La vocazione di Mosè, come quella di Pietro e degli altri nei Vangeli ha sempre a che fare con un progetto di liberazione di altri. Ecco come scrive Luigino Bruni a proposito della vocazione di Mosè:

“Gli eventi che veramente ci cambiano accadono nella quotidianità, quando senza cercarla né attenderla una voce ci chiama per nome nei luoghi umili del vivere… Mosè non è scelto perché buono o migliore degli altri… Mosè sa ascoltare… Per uscire dalle schiavitù profonde e da quelle collettive c’è bisogno che qualcuno risponda sì a una vocazione di liberazione di altri”.
(Le levatrici d’Egitto, Ed. Dehoniane Bologna, 2015)

Anche Simone aveva saputo ascoltare, aveva ascoltato Gesù mentre annunciava la parola e di quella parola si era fidato gettando le reti, ora Gesù lo chiamava con sé a riscattare altre vite, lo rendeva compartecipe dello scopo della sua vita. E il segno aveva predetto che un’altra pesca era resa possibile dal comando di Gesù  e che quella pesca sarebbe stata abbondante. Molto abbondante.

Luca sapeva quello che scriveva. Mentre scriveva della vocazione di Simon Pietro, aveva bene in mente cosa sarebbe poi avvenuto a Pentecoste, ai circa tremila convertiti di quel primo giorno quando Pietro aveva predicato il Vangelo del Cristo risorto, pensava di certo a quelle moltitudini che avrebbero di lì a qualche tempo creduto alla predicazione di quel pescatore e a quella degli altri apostoli, rifletteva su quel movimento mondiale che “Quelli della Via”, i “cristiani” avrebbero animato, ripensava a quel Vangelo che da Gerusalemme sarebbe stato portato in pochi decenni in tutte le direzioni chiamando e coinvolgendo migliaia di persone di culture, lingue e provenienze religiose diversissime.
Ti farò pescatore di uomini era più di un programma, era una promessa, una profezia.
Simone, insieme a Giacomo e Giovanni, “tratte le barche a terra, lasciarono ogni cosa e lo seguirono”.


E qui ci siamo noi.
Sono passati un paio di migliaia di anni da quel racconto, e 500 anni dalla riscoperta ad opera dei riformatori della freschezza, della rilevanza e della centralità dell’Evangelo per la chiesa cristiana.
Cosa dice a noi questo testo?
Il segno che accompagna la chiamata di Pietro e degli altri è un segno di fecondità. Luca legge in questo episodio la promessa della fecondità dell’agire fidandosi della parola di Gesù e affidandosi a lui, anche quando questa fiducia appare umanamente irragionevole.
Mi sembra una parola adatta a noi, una parola per chiese spesso scoraggiate, chiese che a volte hanno smarrito l’entusiasmo del primo amore, chiese che a volte si svuotano, chiese stanche e deluse, chiese a volte immobili, appesantite dai propri stessi errori o rese sterili dalla proprie sconfitte, chiese piene di dubbi.

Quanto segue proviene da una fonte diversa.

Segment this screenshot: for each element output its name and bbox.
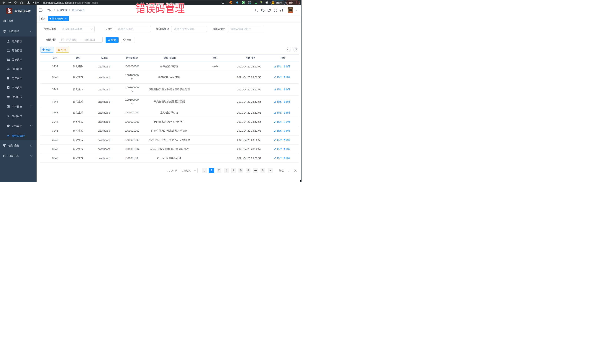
svg-text:on: on — [255, 3, 256, 4]
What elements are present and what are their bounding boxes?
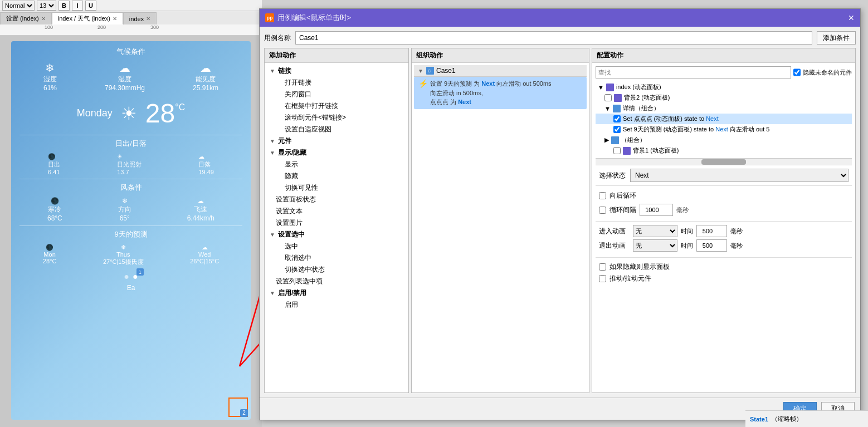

Vorremmo tanto, come Pietro, provare ad essere anche noi stupiti e perfino spaventati da una pesca abbondante che non ci aspettavamo più perché come lui e più di lui affaticati da lunghe sequenze di nottate in cui non abbiamo preso niente.

Anche noi pescatori e pescatrici di uomini e di donne?  Ma se pescare in questo testo è in realtà riscattare, salvare dalla morte, afferrare per tenere in vita cosa accade se la salvezza non è più al top delle preoccupazioni dei nostri contemporanei, i quali se interpellati sulla loro salvezza potrebbero chiedere stupiti: “Devo essere salvato? Ma salvato da che?”

La seconda difficoltà è il fastidio che proviamo noi stessi oggi rispetto al significato stesso di missione. La storia della missione cristiana a partire dal IV secolo con le sue migliaia di pagine nere fatte di complicità con gli imperi e gli imperialismi, ci indigna e ci imbarazza. E le esperienze che si moltiplicano ancora oggi di proselitismo selvaggio e di manipolazione delle coscienze ci toglie forza e convinzione. La verità è che abbiamo paura di essere fraintesi, di essere confusi con altri. Siamo stanchi di doverci difendere e specificare chi siamo, perché siamo questi e non quelli…

E infine dobbiamo confessare che ci sembra a volte di aver perso fiducia nella Parola di cui dovremmo essere portatori. Quante volte siamo stati tentati di girare le spalle a Gesù che ci dice di gettare le reti sussurrando a noi stessi che non ci crediamo più, pur restando gente di chiesa, brave persone, oneste e lavoratrici? Non nascondiamo forse dietro alle nostre cautele la nostra pigrizia e anche la nostra stessa paura a lasciarci guidare dallo Spirito in direzioni nuove, a percorrere nuove strade, a ignorare la nostra incapacità ad intercettare le domande che le persone hanno, la nostra poca propensione all’ascolto?
Come Pietro dovremmo dire allora: «Signore, allontànati da me, perché sono un peccatore».
La storia di Pietro è anche la nostra storia. E’ lo Spirito che ci scalda il cuore quando la leggiamo.
Simone quel giorno fu invitato da Gesù a vivere con lui, a imparare da lui, a nutrirsi della sua parola e del suo amore. Poi sarebbe arrivato anche tutto il resto. Sappiamo che la promessa di Gesù fu mantenuta per Simone, che divenne Pietro, e per tutti gli altri. Ma prima Pietro stesso avrebbe dovuto imparare tante cose. Anche a chiedere perdono tante altre volte e a perdonare se stesso, le sue incomprensioni e i suoi rinnegamenti. Sarebbe stato necessario che Gesù gli rivolgesse nuove vocazioni, saggiasse ogni volta di nuovo la sua disponibilità a fidarsi.  Non è un caso che il Vangelo di Giovanni si chiude con un’altra pesca miracolosa e un’altra vocazione rivolta a Pietro il rinnegatore bisognoso di perdono.
Insomma quell’antica predizione e promessa fu mantenuta solo perché Gesù il Cristo, il Figlio di Dio fu fedele a Simone nonostante le sue stanchezze, i suoi slanci effimeri e i suoi fallimenti.

Per noi è la stessa cosa. Cristo ci conosce e ci chiama a vivere una stagione nuova della nostra vita, ci chiama ad osare, a fidarci di lui, e prima di tutto e soprattutto a vivere con lui.
Lui cammina avanti a noi e con noi, nel suo Spirito ci abita per darci vita, direzione, e rinnovare in noi ogni giorno la speranza. Conosce le nostre delusioni, le nostre paure, i nostri mormorii impronunciabili. Ma si fida di noi nonostante tutto. Ma noi ci fidiamo? Questa è la domanda.
Perché la pesca abbondante verrà. Sì verrà! E alla fine della nostra vita il bilancio sarà misteriosamente in attivo ma solo per la sua grazia. Noi possiamo fidarci e riposare nella sua parola che è prima di ogni altra cosa parola di perdono.